Chrysler pod skrzydłami nowego właściciela, którym w zeszłym roku została grupa inwestycyjna Cerberus, podejmuje radykalne kroki, które mają ograniczyć dalszy spadek sprzedaży. Firma chce zwolnić 25 tys. pracowników i ograniczyć gamę modelową z 28 do 19. Według Yorka Cerberus podejmuje odpowiednie kroki, starając się stabilizować sytuację firmy, jednak kolejnym krokiem powinna być fuzja z którymś z zagranicznych partnerów.

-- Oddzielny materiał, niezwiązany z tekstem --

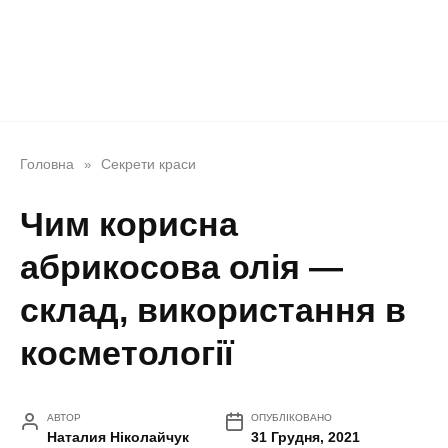
Головна
Секрети краси
»
Чим корисна
абрикосова олія —
склад, використання в
косметології
АВТОР
ОПУБЛІКОВАНО
Наталия Ніколайчук
31 Грудня, 2021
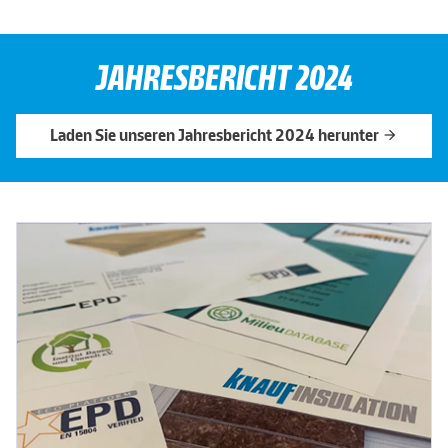
JAHRESBERICHT 2024
Laden Sie unseren Jahresbericht 2024 herunter
arrow_forward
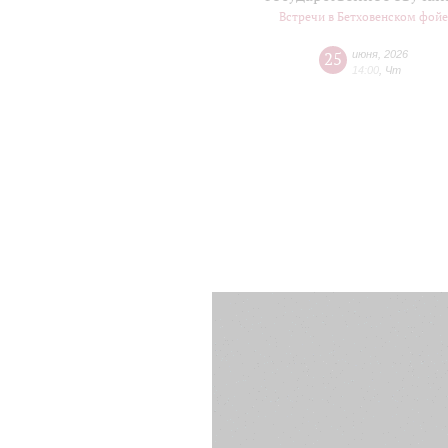
Встречи в Бетховенском фой
25
июня
,
2026
14:00
,
Чт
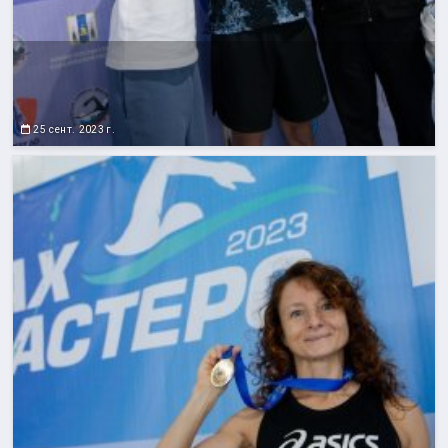
25 сент. 2023 г.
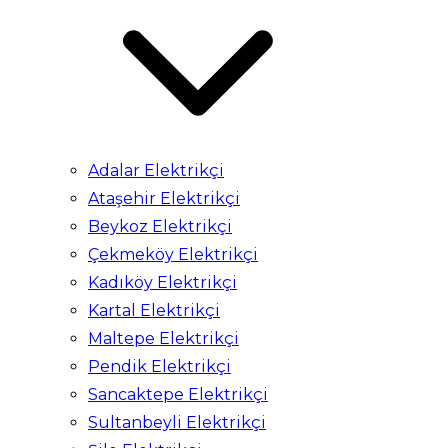
Adalar Elektrikçi
Ataşehir Elektrikçi
Beykoz Elektrikçi
Çekmeköy Elektrikçi
Kadıköy Elektrikçi
Kartal Elektrikçi
Maltepe Elektrikçi
Pendik Elektrikçi
Sancaktepe Elektrikçi
Sultanbeyli Elektrikçi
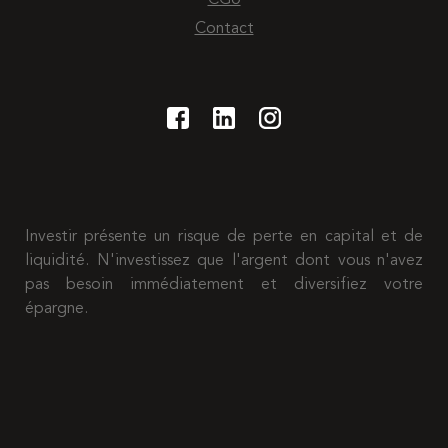
Contact
Investir présente un risque de perte en capital et de
liquidité. N'investissez que l'argent dont vous n'avez
pas besoin immédiatement et diversifiez votre
épargne.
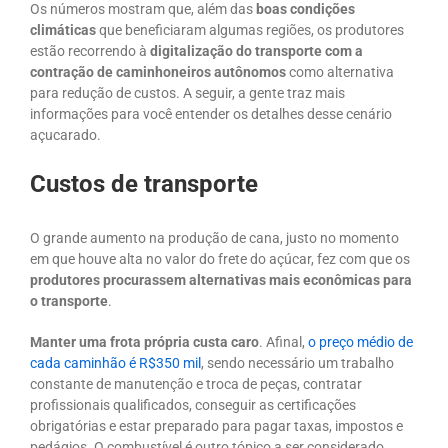
Os números mostram que, além das
boas condições
climáticas
que beneficiaram algumas regiões, os produtores
estão recorrendo à
digitalização do transporte
com a
contração de caminhoneiros autônomos
como alternativa
para redução de custos. A seguir, a gente traz mais
informações para você entender os detalhes desse cenário
açucarado.
Custos de transporte
O grande aumento na produção de cana, justo no momento
em que houve alta no valor do frete do açúcar, fez com que os
produtores procurassem alternativas mais econômicas para
o transporte
.
Manter uma frota própria custa caro
. Afinal,
o preço médio de
cada caminhão é R$350 mil
, sendo necessário um trabalho
constante de manutenção e troca de peças, contratar
profissionais qualificados, conseguir as certificações
obrigatórias e estar preparado para pagar taxas, impostos e
pedágios. O combustível é outro tópico a ser considerado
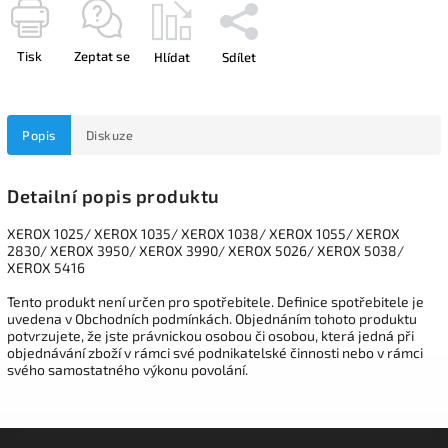
Tisk
Zeptat se
Hlídat
Sdílet
Popis
Diskuze
Detailní popis produktu
XEROX 1025/ XEROX 1035/ XEROX 1038/ XEROX 1055/ XEROX
2830/ XEROX 3950/ XEROX 3990/ XEROX 5026/ XEROX 5038/
XEROX 5416
Tento produkt není určen pro spotřebitele. Definice spotřebitele je
uvedena v Obchodních podmínkách. Objednáním tohoto produktu
potvrzujete, že jste právnickou osobou či osobou, která jedná při
objednávání zboží v rámci své podnikatelské činnosti nebo v rámci
svého samostatného výkonu povolání.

Szef Chryslera Bob Nardelli w grudniu zeszłego roku zapowiedział, że strata firmy w roku 2007 przewidywana jest na 1,6 mld dolarów (ponieważ akcjami Chryslera nie handluje się na giełdzie, firma nie musi publikować swoich wyników finansowych). W roku 2006 strata według międzynarodowych standardów księgowości wyniosła 680 mln dolarów (według standardów amerykańskich 1,5 mld dolarów). Ogólnoświatowa sprzedaż Chryslera spadła w zeszłym roku prawie o 1 %. W USA sprzedaż zmniejszyła się o 3,1 %, jednak na rynkach zagranicznych Chrysler był w stanie zwiększyć sprzedaż swoich samochodów o 15 procent do 238 218 sztuk.